'Cake'
Jennifer Aniston roughs up her appearance to star as a woman suffering from chronic pain, both mental and physical, in this low-budget drama
Cast as a cranky, depressed woman suffering from chronic pain, Cake represents Jennifer Aniston’s first low-budget, indie-style film since 2006’s Friends with Money, offering the star her most dramatically challenging part since either the latter movie or The Good Girl (2002).Covered in prosthetic scars and made up to look as dowdy and unglamorous as someone in cashmere sweatpants can look, Aniston submits an honest, sturdy performance.

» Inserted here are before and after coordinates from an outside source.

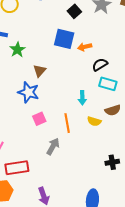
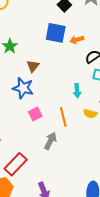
red rectangle: (17, 168) -> (16, 164), turned -35

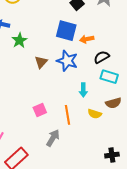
blue star: (23, 88) -> (67, 61), moved

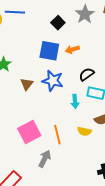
orange arrow: (87, 39) -> (72, 49), moved
cyan arrow: (83, 90) -> (75, 101), moved
pink square: (40, 110) -> (29, 132), size x1.6

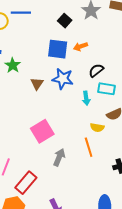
orange line: (57, 135) -> (89, 147), moved

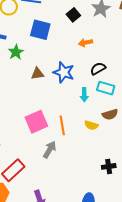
blue square: (58, 49) -> (40, 30), moved
brown triangle: (37, 84) -> (37, 74), turned 40
orange line: (89, 147) -> (62, 125), moved

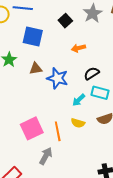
brown triangle: (37, 74) -> (36, 69), moved
cyan arrow: (84, 95) -> (79, 100), turned 48
yellow semicircle: (91, 125) -> (78, 123), moved

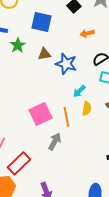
cyan arrow: (79, 100) -> (79, 91), moved
yellow semicircle: (78, 123) -> (87, 108), turned -96

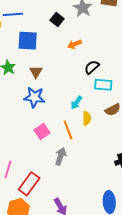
brown triangle: (44, 54) -> (36, 72), turned -40
blue star: (66, 64) -> (34, 97), moved
pink square: (41, 114) -> (42, 132), size x0.7

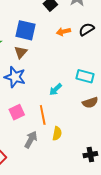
blue square: (28, 41) -> (25, 30), moved
black semicircle: (92, 67) -> (87, 29), moved
yellow semicircle: (87, 118) -> (57, 133), moved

However, the film, directed by Daniel Barnz (Phoebe in Wonderland, Beastly) and written by Patrick Tobin, is less emotionally potent than it wants to be, and feels as if it might have been overmedicated by script doctoring to make it more palatable to Aniston’s fan base. That sizeable audience will drum up box-office support but it’s hardly likely to doWe’re the Millers-sized business.
Set in Los Angeles, which it evokes with a resident’s sensitivity to the area’s social geography, the film opens at a support group for sufferers of chronic pain. It transpires that one regular, Nina (Anna Kendrick), has committed suicide, and facilitator Annette (Felicity Huffman) asks each of the members to share what they feel. When it’s time for Claire Simmons (Aniston) to tell an imaginary Nina what she thinks, she rips into the dead woman, condemning her decision to end her life in such a way as to cause maximum distress to her family. The others are so upset by her honesty they later politely ask her to take her pain elsewhere.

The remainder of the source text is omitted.